Until now, only one CIA employee, a contract worker from North Carolina, has been charged with a crime in connection with the treatment of prisoners, stemming from a death in Afghanistan in 2003. But the officials confirmed that the agency had asked the justice department to review at least one other case, from Iraq, to determine if a CIA officer and interpreter should face prosecution.
In addition, the current and former government officials said the agency's inspector general was now reviewing at least a half-dozen other cases, and perhaps many more, in what they described as an expanding circle of inquiries to determine whether CIA employees had been involved in any misconduct.
Previously, intelligence officials have acknowledged only that "several" cases were under review by the agency's inspector general. But one government official said, "There's a lot more out there than has generally been recognized, and people at the agency are worried."
Of particular concern, the officials said, is the possibility that CIA officers using interrogation techniques that the government ruled as permissible after the Sept. 11, 2001, terrorist attacks might now be punished, or even prosecuted, for their actions in the line of duty.
The details of some of the inquiries have been reported, but the government officials said other cases under review have never been publicly disclosed. Officials declined to provide details of all the cases now under scrutiny. They would not say whether the reviews were limited to incidents in Iraq and Afghanistan, where CIA officers have been particularly active, or whether they might extend to cases from other countries, possibly including secret sites around the world where three dozen senior leaders of al-Qaeda are being held by the agency.
The officials said that the concern within the ranks had been growing since the agency's removal of its station chief in Baghdad, Iraq, in December 2003 in part because of concerns about the deaths of two Iraqis who had been questioned by CIA employees.
The reason for the station chief's removal has not been previously disclosed.

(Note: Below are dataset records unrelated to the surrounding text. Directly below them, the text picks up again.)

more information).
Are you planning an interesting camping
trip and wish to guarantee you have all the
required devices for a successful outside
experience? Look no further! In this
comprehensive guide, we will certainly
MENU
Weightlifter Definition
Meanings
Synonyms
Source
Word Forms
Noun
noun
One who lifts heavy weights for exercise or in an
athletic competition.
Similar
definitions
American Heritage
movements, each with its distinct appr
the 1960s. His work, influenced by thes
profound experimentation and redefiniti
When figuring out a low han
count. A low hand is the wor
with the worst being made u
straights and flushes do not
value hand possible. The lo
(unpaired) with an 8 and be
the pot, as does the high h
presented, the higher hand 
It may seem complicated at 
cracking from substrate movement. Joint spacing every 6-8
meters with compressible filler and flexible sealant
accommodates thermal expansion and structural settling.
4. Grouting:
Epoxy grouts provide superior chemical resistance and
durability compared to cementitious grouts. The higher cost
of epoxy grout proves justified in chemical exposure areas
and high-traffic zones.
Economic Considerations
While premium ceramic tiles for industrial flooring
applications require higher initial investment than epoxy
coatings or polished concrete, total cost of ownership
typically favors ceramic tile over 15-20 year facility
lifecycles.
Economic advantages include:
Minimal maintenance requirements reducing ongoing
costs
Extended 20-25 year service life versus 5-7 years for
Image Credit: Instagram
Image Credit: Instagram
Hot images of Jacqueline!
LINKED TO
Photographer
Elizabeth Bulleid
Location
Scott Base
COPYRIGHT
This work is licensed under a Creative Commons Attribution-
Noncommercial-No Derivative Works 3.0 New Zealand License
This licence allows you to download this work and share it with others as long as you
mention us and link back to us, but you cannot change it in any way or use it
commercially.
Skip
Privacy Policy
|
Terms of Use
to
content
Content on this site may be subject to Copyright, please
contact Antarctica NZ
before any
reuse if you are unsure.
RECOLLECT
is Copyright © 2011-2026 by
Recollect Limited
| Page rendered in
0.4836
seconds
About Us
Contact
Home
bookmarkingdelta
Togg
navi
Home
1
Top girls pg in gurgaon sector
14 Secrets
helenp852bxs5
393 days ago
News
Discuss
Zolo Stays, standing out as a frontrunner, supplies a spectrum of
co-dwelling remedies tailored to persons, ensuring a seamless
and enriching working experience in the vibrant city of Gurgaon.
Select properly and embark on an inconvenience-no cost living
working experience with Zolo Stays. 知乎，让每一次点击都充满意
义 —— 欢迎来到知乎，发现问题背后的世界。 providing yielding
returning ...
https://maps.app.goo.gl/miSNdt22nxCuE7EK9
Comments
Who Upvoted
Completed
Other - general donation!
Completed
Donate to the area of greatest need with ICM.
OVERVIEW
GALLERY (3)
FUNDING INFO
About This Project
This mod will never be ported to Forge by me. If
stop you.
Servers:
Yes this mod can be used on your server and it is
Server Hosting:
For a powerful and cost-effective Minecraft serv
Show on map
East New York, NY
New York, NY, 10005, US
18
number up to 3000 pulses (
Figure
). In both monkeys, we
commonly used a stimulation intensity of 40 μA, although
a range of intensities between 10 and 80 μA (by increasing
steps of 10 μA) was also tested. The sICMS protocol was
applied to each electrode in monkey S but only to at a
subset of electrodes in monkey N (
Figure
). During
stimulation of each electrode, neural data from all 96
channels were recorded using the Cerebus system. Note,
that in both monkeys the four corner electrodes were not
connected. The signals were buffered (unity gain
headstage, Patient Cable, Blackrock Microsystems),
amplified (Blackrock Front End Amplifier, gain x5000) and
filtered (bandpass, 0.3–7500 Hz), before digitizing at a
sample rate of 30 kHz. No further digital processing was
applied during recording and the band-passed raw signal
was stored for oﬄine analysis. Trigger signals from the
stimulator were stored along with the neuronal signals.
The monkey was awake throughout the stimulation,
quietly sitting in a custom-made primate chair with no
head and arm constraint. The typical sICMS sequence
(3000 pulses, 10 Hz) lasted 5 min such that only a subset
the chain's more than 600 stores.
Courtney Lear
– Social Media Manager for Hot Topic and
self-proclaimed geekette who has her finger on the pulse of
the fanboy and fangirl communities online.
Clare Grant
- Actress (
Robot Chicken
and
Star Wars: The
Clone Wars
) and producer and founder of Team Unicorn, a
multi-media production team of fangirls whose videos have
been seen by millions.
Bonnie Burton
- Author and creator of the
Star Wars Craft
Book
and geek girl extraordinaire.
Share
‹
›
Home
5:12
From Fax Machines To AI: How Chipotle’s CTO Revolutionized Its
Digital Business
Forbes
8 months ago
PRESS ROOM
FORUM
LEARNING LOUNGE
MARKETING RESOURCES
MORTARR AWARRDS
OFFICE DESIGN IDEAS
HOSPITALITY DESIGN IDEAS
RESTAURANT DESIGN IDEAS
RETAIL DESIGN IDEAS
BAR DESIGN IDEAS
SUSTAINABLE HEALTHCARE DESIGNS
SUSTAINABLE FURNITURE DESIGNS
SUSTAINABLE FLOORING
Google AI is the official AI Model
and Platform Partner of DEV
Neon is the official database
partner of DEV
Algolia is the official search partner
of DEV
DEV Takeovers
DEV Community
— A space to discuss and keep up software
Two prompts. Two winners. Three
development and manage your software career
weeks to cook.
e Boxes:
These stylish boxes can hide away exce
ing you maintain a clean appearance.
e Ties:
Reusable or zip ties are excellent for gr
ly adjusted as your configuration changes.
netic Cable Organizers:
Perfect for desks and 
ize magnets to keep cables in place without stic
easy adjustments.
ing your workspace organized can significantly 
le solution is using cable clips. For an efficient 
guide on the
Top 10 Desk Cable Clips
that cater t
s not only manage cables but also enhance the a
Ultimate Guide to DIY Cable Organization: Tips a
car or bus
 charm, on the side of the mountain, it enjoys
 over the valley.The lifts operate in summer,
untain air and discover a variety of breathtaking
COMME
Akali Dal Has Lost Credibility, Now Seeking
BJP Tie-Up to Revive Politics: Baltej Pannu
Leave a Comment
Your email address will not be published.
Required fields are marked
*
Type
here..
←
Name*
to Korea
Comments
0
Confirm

Former and current intelligence officials say the action occurred nearly four months before a wider pattern of abuse at Abu Ghraib prison in Iraq became publicly known. The removal was ordered by senior officials at CIA headquarters in Washington within several weeks of their learning about the deaths of the Iraqi prisoners in separate incidents.
Asked about the inspector general's reviews, an intelligence official described them as a robust effort on the part of the CIA to ensure that its conduct had been proper.
"The inspector general is working collaboratively with counterparts in the military services in all investigations," the official said.
The agency has referred some cases to the justice department for a review of possible criminal charges under the federal torture law, which forbids extreme interrogation tactics, and under civil rights laws more commonly used in police brutality prosecutions. Justice department officials said that prosecutors working in a special unit in Alexandria, Virginia, were conducting criminal inquiries into the possible mistreatment of detainees by nonmilitary personnel, but they would not discuss which cases were being reviewed or whether they would charge anyone with crimes.